* _Exercise objective_: When you reach a picture, skip it, and retype every line below exactly.

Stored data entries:

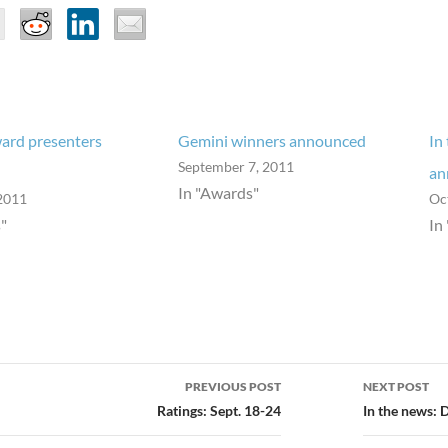
ard presenters
Gemini winners announced
In
September 7, 2011
an
In "Awards"
2011
Oc
"
In
PREVIOUS POST
NEXT POST
ion
Ratings: Sept. 18-24
In the news: 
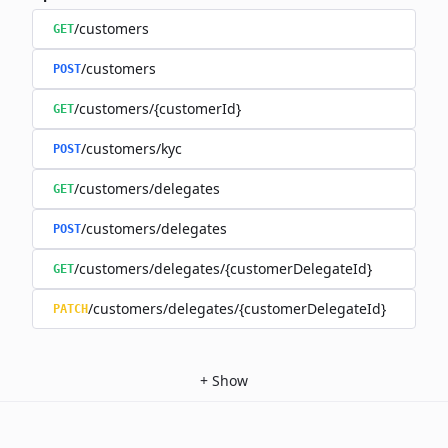
/customers
GET
/customers
POST
/customers/{customerId}
GET
/customers/kyc
POST
/customers/delegates
GET
/customers/delegates
POST
/customers/delegates/{customerDelegateId}
GET
/customers/delegates/{customerDelegateId}
PATCH
+
Show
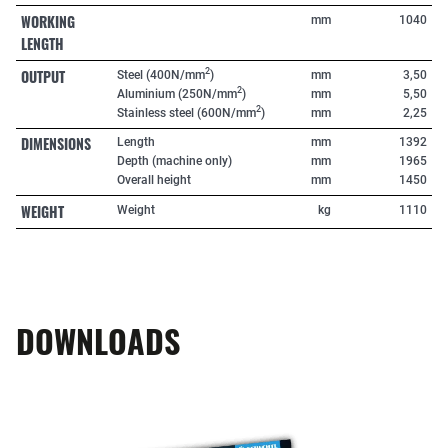
WORKING
mm
1040
LENGTH
OUTPUT
2
Steel (400N/mm
)
mm
3,50
2
Aluminium (250N/mm
)
mm
5,50
2
Stainless steel (600N/mm
)
mm
2,25
DIMENSIONS
Length
mm
1392
Depth (machine only)
mm
1965
Overall height
mm
1450
WEIGHT
Weight
kg
1110
DOWNLOADS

* _Exercise solution_:
ard presenters
Gemini winners announced
In
September 7, 2011
an
In "Awards"
2011
Oc
"
In
PREVIOUS POST
NEXT POST
ion
Ratings: Sept. 18-24
In the news: 
/customers
GET
/customers
POST
/customers/{customerId}
GET
/customers/kyc
POST
/customers/delegates
GET
/customers/delegates
POST
/customers/delegates/{customerDelegateId}
GET
/customers/delegates/{customerDelegateId}
PATCH
+
Show
WORKING
mm
1040
LENGTH
OUTPUT
2
Steel (400N/mm
)
mm
3,50
2
Aluminium (250N/mm
)
mm
5,50
2
Stainless steel (600N/mm
)
mm
2,25
DIMENSIONS
Length
mm
1392
Depth (machine only)
mm
1965
Overall height
mm
1450
WEIGHT
Weight
kg
1110
DOWNLOADS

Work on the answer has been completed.